# [ACTION ITEM]
Without the pictures, set down exactly the lines from the one that contains "keinen amtlichen Lichtbildausweis" to the end of the entries, both included, and nothing besides.

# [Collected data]
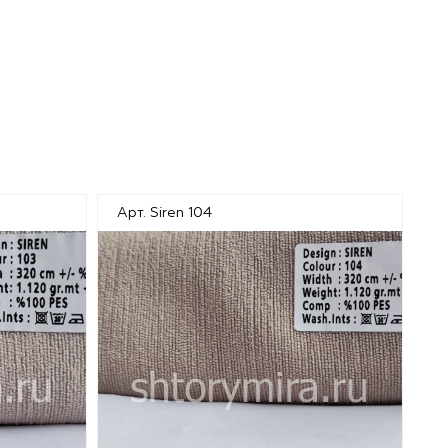
Арт. Siren 104
Ар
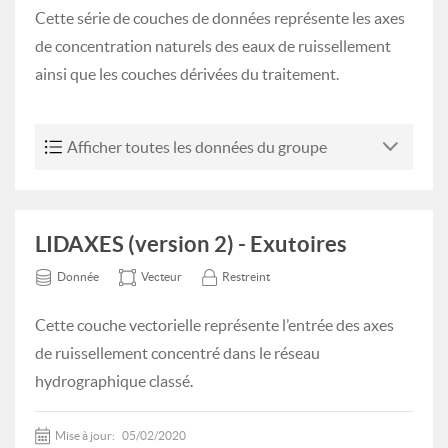
Cette série de couches de données représente les axes
de concentration naturels des eaux de ruissellement
ainsi que les couches dérivées du traitement.
Afficher toutes les données du groupe
LIDAXES (version 2) - Exutoires
Donnée
Vecteur
Restreint
Cette couche vectorielle représente l’entrée des axes
de ruissellement concentré dans le réseau
hydrographique classé.
Mise à jour:
05/02/2020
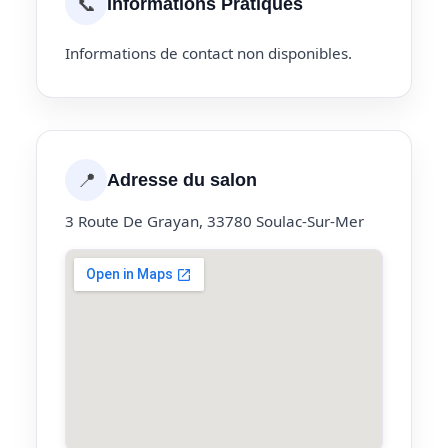
📞
Informations Pratiques
Informations de contact non disponibles.
📍
Adresse du salon
3 Route De Grayan, 33780 Soulac-Sur-Mer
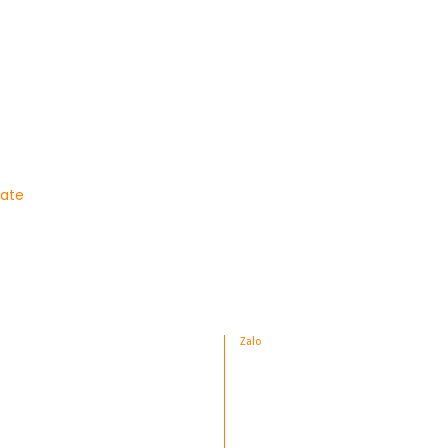
late
Zalo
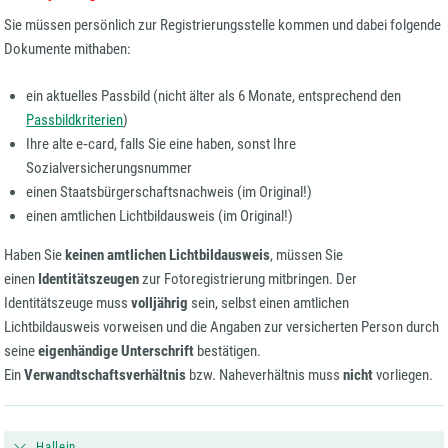
Sie müssen persönlich zur Registrierungsstelle kommen und dabei folgende
Dokumente mithaben:
ein aktuelles Passbild (nicht älter als 6 Monate, entsprechend den
Passbildkriterien
)
Ihre alte e‑card, falls Sie eine haben, sonst Ihre
Sozialversicherungsnummer
einen Staatsbürgerschaftsnachweis (im Original!)
einen amtlichen Lichtbildausweis (im Original!)
Haben Sie
keinen amtlichen Lichtbildausweis
, müssen Sie
einen
Identitätszeugen
zur Fotoregistrierung mitbringen. Der
Identitätszeuge muss
volljährig
sein, selbst einen amtlichen
Lichtbildausweis vorweisen und die Angaben zur versicherten Person durch
seine
eigenhändige Unterschrift
bestätigen.
Ein
Verwandtschaftsverhältnis
bzw. Naheverhältnis muss
nicht
vorliegen.
Hallein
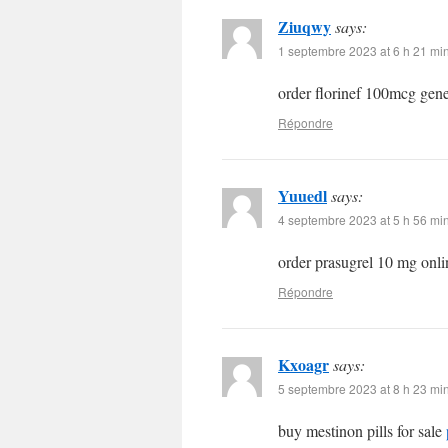
Ziuqwy
says:
1 septembre 2023 at 6 h 21 mi
order florinef 100mcg gen
Répondre
Yuuedl
says:
4 septembre 2023 at 5 h 56 mi
order prasugrel 10 mg onl
Répondre
Kxoagr
says:
5 septembre 2023 at 8 h 23 mi
buy mestinon pills for sale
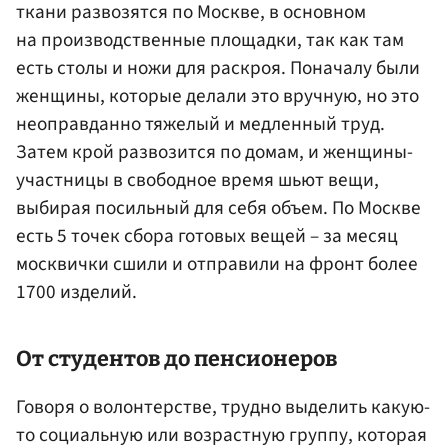
ткани развозятся по Москве, в основном
на производственные площадки, так как там
есть столы и ножи для раскроя. Поначалу были
женщины, которые делали это вручную, но это
неоправданно тяжелый и медленный труд.
Затем крой развозится по домам, и женщины-
участницы в свободное время шьют вещи,
выбирая посильный для себя объем. По Москве
есть 5 точек сбора готовых вещей – за месяц
москвички сшили и отправили на фронт более
1700 изделий.
От студентов до пенсионеров
Говоря о волонтерстве, трудно выделить какую-
то социальную или возрастную группу, которая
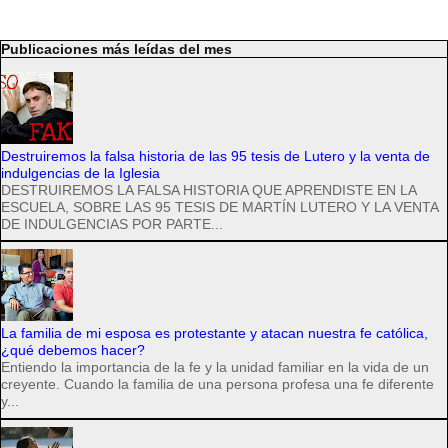
Publicaciones más leídas del mes
Destruiremos la falsa historia de las 95 tesis de Lutero y la venta de
indulgencias de la Iglesia
DESTRUIREMOS LA FALSA HISTORIA QUE APRENDISTE EN LA
ESCUELA, SOBRE LAS 95 TESIS DE MARTÍN LUTERO Y LA VENTA
DE INDULGENCIAS POR PARTE...
La familia de mi esposa es protestante y atacan nuestra fe católica,
¿qué debemos hacer?
Entiendo la importancia de la fe y la unidad familiar en la vida de un
creyente. Cuando la familia de una persona profesa una fe diferente
y...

# [TASK SOLUTION]
keinen amtlichen Lichtbildausweis
, müssen Sie
einen
Identitätszeugen
zur Fotoregistrierung mitbringen. Der
Identitätszeuge muss
volljährig
sein, selbst einen amtlichen
Lichtbildausweis vorweisen und die Angaben zur versicherten Person durch
seine
eigenhändige Unterschrift
bestätigen.
Ein
Verwandtschaftsverhältnis
bzw. Naheverhältnis muss
nicht
vorliegen.
Hallein
Ziuqwy
says:
1 septembre 2023 at 6 h 21 mi
order florinef 100mcg gen
Répondre
Yuuedl
says:
4 septembre 2023 at 5 h 56 mi
order prasugrel 10 mg onl
Répondre
Kxoagr
says:
5 septembre 2023 at 8 h 23 mi
buy mestinon pills for sale
ткани развозятся по Москве, в основном
на производственные площадки, так как там
есть столы и ножи для раскроя. Поначалу были
женщины, которые делали это вручную, но это
неоправданно тяжелый и медленный труд.
Затем крой развозится по домам, и женщины-
участницы в свободное время шьют вещи,
выбирая посильный для себя объем. По Москве
есть 5 точек сбора готовых вещей – за месяц
москвички сшили и отправили на фронт более
1700 изделий.
От студентов до пенсионеров
Говоря о волонтерстве, трудно выделить какую-
то социальную или возрастную группу, которая
Publicaciones más leídas del mes
Destruiremos la falsa historia de las 95 tesis de Lutero y la venta de
indulgencias de la Iglesia
DESTRUIREMOS LA FALSA HISTORIA QUE APRENDISTE EN LA
ESCUELA, SOBRE LAS 95 TESIS DE MARTÍN LUTERO Y LA VENTA
DE INDULGENCIAS POR PARTE...
La familia de mi esposa es protestante y atacan nuestra fe católica,
¿qué debemos hacer?
Entiendo la importancia de la fe y la unidad familiar en la vida de un
creyente. Cuando la familia de una persona profesa una fe diferente
y...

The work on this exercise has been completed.